Turning to the public markets is one way of avoiding the fiercely competitive auctions that helped push the earnings multiples paid in private equity deals to record highs last year.

“Private equity cannot rely on the fact that they are going to win an auction. If you are going to win it, potentially you will win it at a price that will put pressure on your returns,” Kiran Sharma, a private equity partner at law firm Ropes & Gray, said.

“As a result, private equity firms have to diversify and become more creative,” she said. “Private equity needs to take on situations that are more complex than your classic secondary or tertiary buyout. We have seen many funds coming back to the take-private market over the last couple of years as part of that.”

Buyout firms prowling the stock market this year have been helped by the muted performance of European equities, which have slipped amid concern over international trade disputes and political uncertainty in Italy. The Stoxx 600 index of European companies is trading at about 13.8 times earnings, down from above 15 times at the start of the year, according to FactSet.

Nevertheless, public-to-private deals hardly represent a cheap option. Several attempted take-privates have run aground this year because the offers weren’t high enough. Villa at Lazard said shareholders are getting wise to opportunistic bids from private equity firms.

“Boards are showing increased discipline in considering, and often rejecting, overly opportunistic bids,” he said.
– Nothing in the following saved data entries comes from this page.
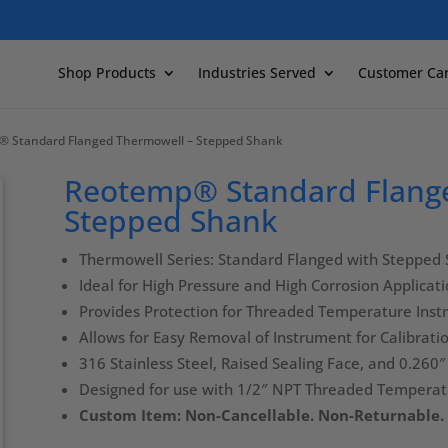
Shop Products
Industries Served
Customer Ca
® Standard Flanged Thermowell – Stepped Shank
Reotemp® Standard Flang
Stepped Shank
Thermowell Series: Standard Flanged with Stepped
Ideal for High Pressure and High Corrosion Applicat
Provides Protection for Threaded Temperature Ins
Allows for Easy Removal of Instrument for Calibrat
316 Stainless Steel, Raised Sealing Face, and 0.260
Designed for use with 1/2″ NPT Threaded Tempera
Custom Item: Non-Cancellable. Non-Returnable.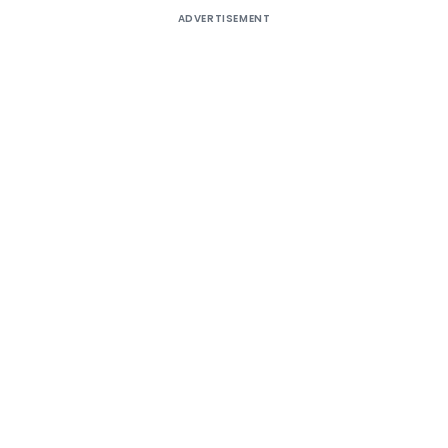
ADVERTISEMENT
This month, Belgian diaper maker Ontex Group rejected a takeover bid from French private equity firm PAI Partners. Other unsuccessful attempts to take companies private include Apax Partners’ £1.6bn offer for BCA Marketplace, the owner of car-buying website WeBuyAnyCar.com, which rejected the offer in June on the grounds it undervalued the company.
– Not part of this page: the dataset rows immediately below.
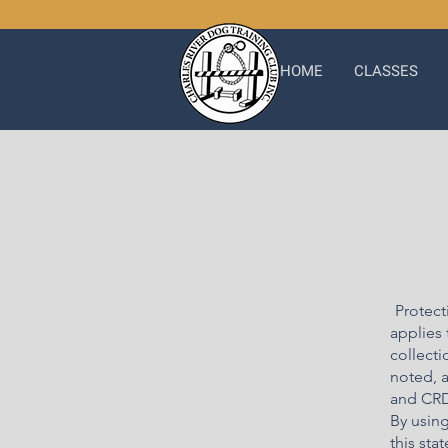
HOME
CLASSES
Protect
applies 
collecti
noted, a
and CRD
By usin
this sta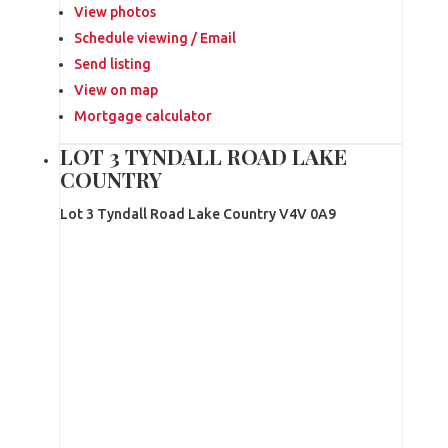
View photos
Schedule viewing / Email
Send listing
View on map
Mortgage calculator
LOT 3 TYNDALL ROAD LAKE
COUNTRY
Lot 3 Tyndall Road
Lake Country
V4V 0A9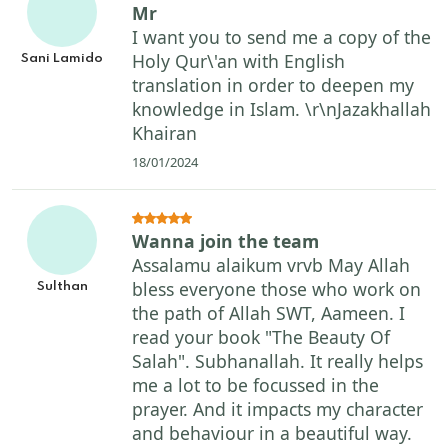
Mr
I want you to send me a copy of the
Holy Qur\'an with English
Sani Lamido
translation in order to deepen my
knowledge in Islam. \r\nJazakhallah
Khairan
18/01/2024
Wanna join the team
Assalamu alaikum vrvb May Allah
bless everyone those who work on
Sulthan
the path of Allah SWT, Aameen. I
read your book "The Beauty Of
Salah". Subhanallah. It really helps
me a lot to be focussed in the
prayer. And it impacts my character
and behaviour in a beautiful way.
To make sure their bids are successful, firms have been offering larger premiums for public companies to win the approval of their shareholders, the Dealogic data shows. Across the 10 largest deals so far this year, firms paid an average premium of 31% over the target company’s share price the day before the bid.

That was the highest average figure for the top-10 deals of any year in Dealogic’s data going back to at least 2006, and compares with 20.5% last year.
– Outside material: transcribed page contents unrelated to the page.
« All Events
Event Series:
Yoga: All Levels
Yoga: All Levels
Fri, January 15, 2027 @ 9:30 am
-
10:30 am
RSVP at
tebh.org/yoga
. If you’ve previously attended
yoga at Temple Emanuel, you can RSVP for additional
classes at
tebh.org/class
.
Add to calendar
“Takeover premia are toppy,” Villa said.

Even if the price is right, take-private deals present a gauntlet of challenges for bidders, said Sharma at Ropes & Gray.

“Private equity firms always need to do their full suite of diligence,” Sharma said.

“Depending on deal size, they will also need to arrange financing. If there is a leak, the takeover panel gives them 28 days to complete all their diligence and put a financing package in place,” she added, referring to the UK’s regulatory setup.

“There is a lot of deal risk and they can burn a lot of cash,” she said.

Going public with a bid can also expose private equity firms to an unfamiliar level of scrutiny from the media and politicians. Melrose Industries’s purchase of UK engineering company GKN is one example.

Melrose, which was jostling with US private equity firm Carlyle Group to buy GKN, became front-page news for a spell when British politicians aired concerns about potential job cuts and the security of the company’s pension pot.

On the other hand, firms pursuing take-private deals often find willing allies among the target companies’ management, said Villa.

A public listing brings increased regulatory and reporting scrutiny for companies and means management teams have less time to focus on driving growth in their business, he said.

“Management teams are often supportive of returning under private ownership for the added flexibility compared to the public markets to pursue M&A ambitions or corporate transformation — with the firepower of PE backers,” Villa said.

Three of Europe’s biggest take-private offers in 2018

Company: ZPG 
Firm: Silver Lake 
Size: £2.2bn 
Successful: Yes 
US private equity firm Silver Lake agreed a deal in May to take ZPG, one of the U.K.’s biggest internet property search companies, private for £2.2bn. Silver Lake agreed to pay 490 pence a share in cash for each ZPG share, a hefty 31% premium to the search company’s closing price Thursday and 24% premium to ZPG’s all-time closing high in March 2017.

Company: Esure Group 
Firm: Bain Capital 
Size: £1.21bn 
Successful: Yes 
Private equity giant Bain Capital announced a deal to take insurance company Esure Group private last month. The firm, which manages $95m in assets, had its £1.21bn bid accepted by the company’s board. The bid represented a 37% premium to Esure’s share price.

Company: BCA Marketplace 
Firm: Apax Partners 
Size: £1.6bn 
Successful: No 
In June, BCA Marketplace, the owner of car-buying website WeBuyAnyCar.com, rejected London-based private equity firm Apax Partners’ £1.6bn takeover offer on the grounds that the offer undervalued the company. Apax decided a month later to drop its pursuit of the company.